Exercise description: Each line from the one with "sharply decreasing. The" through the last line of the records must be output exactly, both ends included.

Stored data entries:
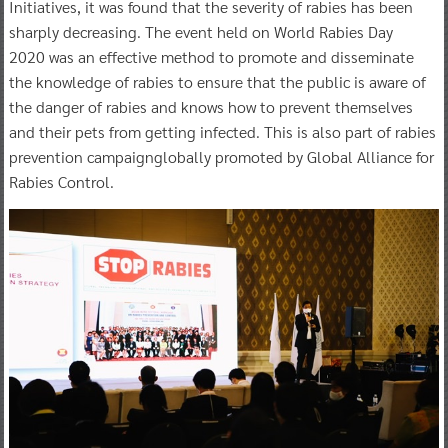
Initiatives, it was found that the severity of rabies has been
sharply decreasing. The event held on World Rabies Day
2020 was an effective method to promote and disseminate
the knowledge of rabies to ensure that the public is aware of
the danger of rabies and knows how to prevent themselves
and their pets from getting infected. This is also part of rabies
prevention campaignglobally promoted by Global Alliance for
Rabies Control.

Output:
sharply decreasing. The event held on World Rabies Day
2020 was an effective method to promote and disseminate
the knowledge of rabies to ensure that the public is aware of
the danger of rabies and knows how to prevent themselves
and their pets from getting infected. This is also part of rabies
prevention campaignglobally promoted by Global Alliance for
Rabies Control.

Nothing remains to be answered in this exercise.